Work to complete: A faithful transcript of all the lines below, with no pictures, is the goal here.

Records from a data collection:
════════
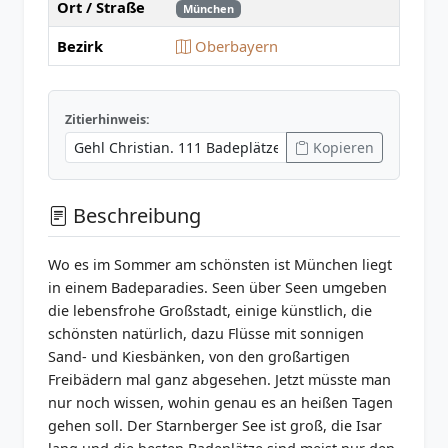
Ort / Straße
München
Bezirk
Oberbayern
Zitierhinweis:
Kopieren
Beschreibung
Wo es im Sommer am schönsten ist München liegt
in einem Badeparadies. Seen über Seen umgeben
die lebensfrohe Großstadt, einige künstlich, die
schönsten natürlich, dazu Flüsse mit sonnigen
Sand- und Kiesbänken, von den großartigen
Freibädern mal ganz abgesehen. Jetzt müsste man
nur noch wissen, wohin genau es an heißen Tagen
gehen soll. Der Starnberger See ist groß, die Isar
════════
Task output:
Ort / Straße
München
Bezirk
Oberbayern
Zitierhinweis:
Kopieren
Beschreibung
Wo es im Sommer am schönsten ist München liegt
in einem Badeparadies. Seen über Seen umgeben
die lebensfrohe Großstadt, einige künstlich, die
schönsten natürlich, dazu Flüsse mit sonnigen
Sand- und Kiesbänken, von den großartigen
Freibädern mal ganz abgesehen. Jetzt müsste man
nur noch wissen, wohin genau es an heißen Tagen
gehen soll. Der Starnberger See ist groß, die Isar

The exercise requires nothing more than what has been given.